The eventhandler on_button_insert_clicked first clears the output, then calls the insert-method from the BST-class with the argument ui_key.value from the input field, then creates a graphviz dot file using the visualize-method from the BST-class and finally display the tree.

# Create new tree
tree = BST()
# Input field for keys
ui_key = BoundedIntText(value=20, min=0, max=100, 
                        step=2, description='Enter Key:')
# Create button
btn_insert = Button(description='Insert', button_style='success')
def on_button_insert_clicked(b):
  with out:
    clear_output()
    tree.insert(ui_key.value)
    BSTViz(tree).visualize()      
btn_insert.on_click(on_button_insert_clicked)


(3) Place widgets on first tab
Finally, we put everything together: the output out1 for the first tab will be a VBox containing four other widgets: the HBox displ containing the tree visualization out, a HTML-widget msgbox for instructions and error messages and finally a HBox-widget ctrl grouping the buttons.

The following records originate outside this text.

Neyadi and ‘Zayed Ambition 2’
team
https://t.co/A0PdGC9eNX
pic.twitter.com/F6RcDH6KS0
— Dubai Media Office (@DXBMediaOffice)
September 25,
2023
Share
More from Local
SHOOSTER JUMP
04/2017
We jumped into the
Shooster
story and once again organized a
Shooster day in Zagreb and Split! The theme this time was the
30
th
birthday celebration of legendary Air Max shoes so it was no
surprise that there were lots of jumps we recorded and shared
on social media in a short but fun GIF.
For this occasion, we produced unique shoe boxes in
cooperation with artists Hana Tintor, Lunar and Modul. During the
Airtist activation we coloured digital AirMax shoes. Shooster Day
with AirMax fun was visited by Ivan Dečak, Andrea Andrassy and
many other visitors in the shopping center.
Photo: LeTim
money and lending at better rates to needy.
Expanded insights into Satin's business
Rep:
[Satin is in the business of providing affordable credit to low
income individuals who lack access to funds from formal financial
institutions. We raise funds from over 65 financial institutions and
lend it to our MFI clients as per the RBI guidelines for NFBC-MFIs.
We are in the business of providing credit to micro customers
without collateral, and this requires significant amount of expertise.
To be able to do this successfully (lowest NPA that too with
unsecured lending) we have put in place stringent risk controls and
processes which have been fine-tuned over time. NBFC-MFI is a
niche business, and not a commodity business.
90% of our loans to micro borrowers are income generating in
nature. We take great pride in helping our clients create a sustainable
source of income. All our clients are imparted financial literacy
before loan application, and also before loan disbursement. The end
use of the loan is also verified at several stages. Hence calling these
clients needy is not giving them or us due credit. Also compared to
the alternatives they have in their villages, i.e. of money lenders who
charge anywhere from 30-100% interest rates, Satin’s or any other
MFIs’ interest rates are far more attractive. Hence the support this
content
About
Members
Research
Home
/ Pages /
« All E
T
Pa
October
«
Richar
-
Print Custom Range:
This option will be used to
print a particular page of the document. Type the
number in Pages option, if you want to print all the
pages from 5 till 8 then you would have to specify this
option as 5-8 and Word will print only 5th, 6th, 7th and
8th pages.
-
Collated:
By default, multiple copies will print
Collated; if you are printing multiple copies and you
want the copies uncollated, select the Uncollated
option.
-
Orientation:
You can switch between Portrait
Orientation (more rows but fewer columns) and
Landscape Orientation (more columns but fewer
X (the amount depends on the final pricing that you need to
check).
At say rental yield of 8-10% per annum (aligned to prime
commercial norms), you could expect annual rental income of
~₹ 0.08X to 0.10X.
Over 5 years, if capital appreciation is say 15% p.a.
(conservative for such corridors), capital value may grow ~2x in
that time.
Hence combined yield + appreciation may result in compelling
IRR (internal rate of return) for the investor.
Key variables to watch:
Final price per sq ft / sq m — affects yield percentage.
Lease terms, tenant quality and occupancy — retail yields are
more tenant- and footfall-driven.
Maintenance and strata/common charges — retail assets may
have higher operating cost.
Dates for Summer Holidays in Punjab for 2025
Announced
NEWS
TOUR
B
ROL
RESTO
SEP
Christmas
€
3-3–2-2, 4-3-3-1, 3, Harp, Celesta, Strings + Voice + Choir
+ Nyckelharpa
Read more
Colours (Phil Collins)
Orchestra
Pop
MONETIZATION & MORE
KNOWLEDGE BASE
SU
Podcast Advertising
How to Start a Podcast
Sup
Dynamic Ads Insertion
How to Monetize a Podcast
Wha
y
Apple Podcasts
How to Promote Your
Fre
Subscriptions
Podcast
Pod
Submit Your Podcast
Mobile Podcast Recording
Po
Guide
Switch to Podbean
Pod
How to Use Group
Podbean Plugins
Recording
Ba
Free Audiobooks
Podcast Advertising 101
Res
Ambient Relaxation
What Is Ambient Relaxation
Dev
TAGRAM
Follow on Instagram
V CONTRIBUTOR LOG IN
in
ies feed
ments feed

# Layout for display and controls
layout_displ=Layout(height='350px', border='1px dotted blue', overflow ='auto')
layout_ctrl=Layout(height='50px')
with out1: 
    msgbox = HTML(" ")
    displ = HBox([out], layout=layout_displ)
    ctrl = HBox([ui_key, btn_insert, btn_delete, btn_search], layout=layout_ctrl)
    display(VBox([displ, msgbox, ctrl]))
with out2:
    msgbox = HTML(" ")
    displ = HBox([out], layout=layout_displ)
    ctrl = HBox([ui_key, btn_insert_avl, btn_delete_avl], layout=layout_ctrl)
    display(VBox([displ, msgbox, ctrl]))

After adding more buttons for the different tree operations, the first tab looks as displayed and the onclick-events for the buttons should work.

A minor inconvenience with a more elaborated Jupyter Widgets GUI is that it is shown at the end of the Jupyter Notebook, after rather lengthy class implementations and widgets definitions. To this, there are two solutions: 1. Create a package, put the helper classes there, and import them as you would do with other Python packages. 2. Hide the code cells (this can be done easily in Google Colab), so that only the output of the widget code cell is shown.



Tools & References

    Top

For re-creating this visualization, the following tools must be installed on your computer: Python, Anaconda (with Jupyter Notebook), Graphviz. Graphviz is open source graph visualization software, that describes graphs in a simple text language ("DOT"), and creates graph and tree visualizations in a number of image formats and as PDF.

Or, you can skip the local installations and simply develop and run the Juypter Notebook as Google Colab script in the Cloud.